Bill to Address Impacts to Farm and Forest Land Due to Large Scale Solar Projects Passes House

February 22, 2022

HB 206 (Webert), if adopted, would require the Department of Environmental Quality (DEQ) to include an analysis of impacts to prime agricultural soils and forestlands when reviewing applications for utility-scale solar installations under its Permit-by-Rule (PBR) process. The bill passed the House of Delegates 67-32 and will likely be heard in Senate Agriculture, Conservation and Natural Resources on March 1. VACo supports HB 206.

Action Required Contact members of Senate Agriculture, Conservation and Natural Resources to vote “YES” on HB 206.
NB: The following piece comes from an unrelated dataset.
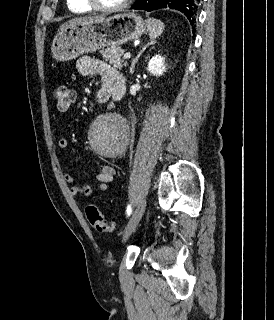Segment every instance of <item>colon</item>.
Wrapping results in <instances>:
<instances>
[{"mask_svg": "<svg viewBox=\"0 0 274 320\" xmlns=\"http://www.w3.org/2000/svg\"><path fill=\"white\" fill-rule=\"evenodd\" d=\"M56 108L60 112H65L73 103V92L66 85H57L52 91ZM86 215L89 223L100 233H111L114 228L113 222H108L98 206L91 204L86 207Z\"/></svg>", "mask_w": 274, "mask_h": 320, "instance_id": "obj_1", "label": "colon"}]
</instances>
Under current law adverse impacts to wildlife and historic resources require review by DEQ for such permits. If HB 206 becomes law, applicants would also need to demonstrate “reasonable actions” taken to “avoid, minimize, or otherwise mitigate such impacts, and to measure the efficacy of those actions” for “significant adverse impacts” to farm and forestlands.
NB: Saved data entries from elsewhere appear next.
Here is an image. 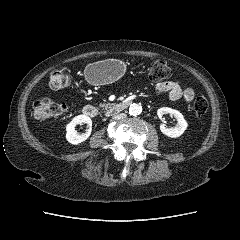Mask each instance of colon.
<instances>
[{
	"label": "colon",
	"instance_id": "obj_1",
	"mask_svg": "<svg viewBox=\"0 0 240 240\" xmlns=\"http://www.w3.org/2000/svg\"><path fill=\"white\" fill-rule=\"evenodd\" d=\"M171 75L170 68L163 61H155L149 68V77L154 81H161ZM70 83L69 75L65 68H56L50 75V86L53 89H63ZM208 109V101L202 94H197L193 110L197 118H201ZM65 105L50 98L37 100L33 105V114L37 118L51 119L63 114Z\"/></svg>",
	"mask_w": 240,
	"mask_h": 240
}]
</instances>
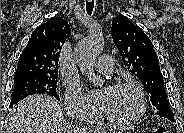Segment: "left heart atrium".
Here are the masks:
<instances>
[{"label":"left heart atrium","instance_id":"left-heart-atrium-1","mask_svg":"<svg viewBox=\"0 0 184 133\" xmlns=\"http://www.w3.org/2000/svg\"><path fill=\"white\" fill-rule=\"evenodd\" d=\"M96 102L98 104L99 107H103V105L105 104V101L107 99V91L103 90L101 92H98L94 95Z\"/></svg>","mask_w":184,"mask_h":133}]
</instances>
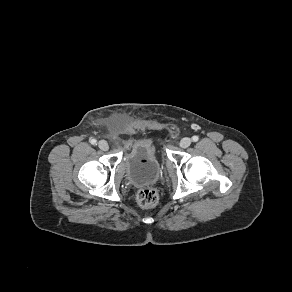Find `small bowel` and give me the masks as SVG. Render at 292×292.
<instances>
[{
	"label": "small bowel",
	"instance_id": "obj_1",
	"mask_svg": "<svg viewBox=\"0 0 292 292\" xmlns=\"http://www.w3.org/2000/svg\"><path fill=\"white\" fill-rule=\"evenodd\" d=\"M139 142H143V143H147V144H151V141L150 140H141Z\"/></svg>",
	"mask_w": 292,
	"mask_h": 292
}]
</instances>
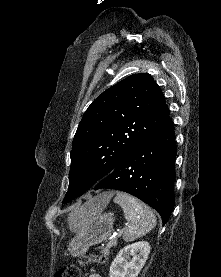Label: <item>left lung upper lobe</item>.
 Instances as JSON below:
<instances>
[{"label": "left lung upper lobe", "instance_id": "1", "mask_svg": "<svg viewBox=\"0 0 221 277\" xmlns=\"http://www.w3.org/2000/svg\"><path fill=\"white\" fill-rule=\"evenodd\" d=\"M168 117L164 95L150 74L131 75L103 92L86 110L74 136L63 203L109 175Z\"/></svg>", "mask_w": 221, "mask_h": 277}]
</instances>
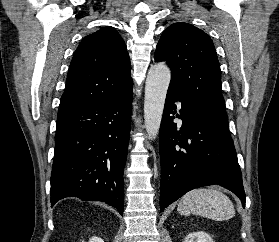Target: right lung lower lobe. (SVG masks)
Listing matches in <instances>:
<instances>
[{"label":"right lung lower lobe","mask_w":279,"mask_h":242,"mask_svg":"<svg viewBox=\"0 0 279 242\" xmlns=\"http://www.w3.org/2000/svg\"><path fill=\"white\" fill-rule=\"evenodd\" d=\"M131 104L132 89L111 100L58 111L51 206L78 197L103 201L123 214Z\"/></svg>","instance_id":"obj_1"}]
</instances>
The legislation specifies the types of farms and forestland to be considered is this review…

For purposes of this subdivision, “prime agricultural soils” means soils recognized as prime farmland by the U.S. Department of Agriculture and “forest land” has the same meaning as provided in § 10.1-1178, except that any parcel shall be considered to be forest lands if it was forested at least two years prior to the Department’s receipt of a permit application. A project will be deemed to have a significant adverse impact if it would disturb more than 10 acres of prime agricultural soils or 50 acres of contiguous forest lands, if it would disturb forest lands enrolled in a program for forestry preservation pursuant to subdivision 2 of § 58.1-3233, or if it meets any other threshold for a significant adverse impact as the Department may establish via regulation.
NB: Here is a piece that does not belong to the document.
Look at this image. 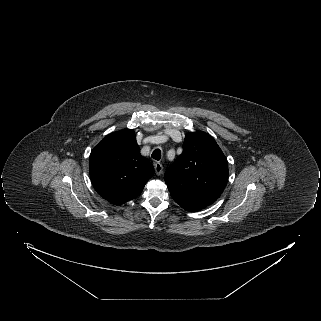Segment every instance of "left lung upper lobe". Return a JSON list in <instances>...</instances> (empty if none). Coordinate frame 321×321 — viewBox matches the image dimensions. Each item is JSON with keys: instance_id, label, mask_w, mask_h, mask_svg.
I'll use <instances>...</instances> for the list:
<instances>
[{"instance_id": "obj_1", "label": "left lung upper lobe", "mask_w": 321, "mask_h": 321, "mask_svg": "<svg viewBox=\"0 0 321 321\" xmlns=\"http://www.w3.org/2000/svg\"><path fill=\"white\" fill-rule=\"evenodd\" d=\"M172 198L185 210H201L222 194L228 162L216 141L204 132L186 134L183 153L164 175Z\"/></svg>"}]
</instances>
The bill would not apply to any applications received by DEQ prior to the adoption of regulations to incorporate the additional analysis of impacts to farm and forestlands, or by December 31, 2024, whichever comes first.

KEY POINTS

  • VACo supports energy policies that reduce greenhouse gas emissions while taking into consideration the protection and preservation of agriculture and forestry.
  • HB 206 provides reasonable and prudent measures to ensure that utility-scale solar projects do not significantly harm the farm and forestry assets of rural localities.